A verbatim transcription of the listing below is required, without its pictures.

## [Material supplied]
>>>
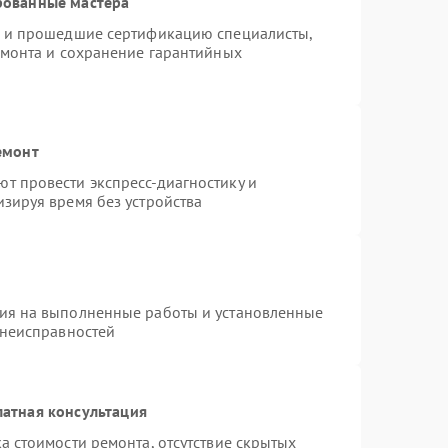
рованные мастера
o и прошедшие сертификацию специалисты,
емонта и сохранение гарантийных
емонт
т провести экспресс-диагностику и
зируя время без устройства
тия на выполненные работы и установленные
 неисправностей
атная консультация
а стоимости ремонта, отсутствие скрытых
<<<
## [Solution below]
рованные мастера
o и прошедшие сертификацию специалисты,
емонта и сохранение гарантийных
емонт
т провести экспресс-диагностику и
зируя время без устройства
тия на выполненные работы и установленные
 неисправностей
атная консультация
а стоимости ремонта, отсутствие скрытых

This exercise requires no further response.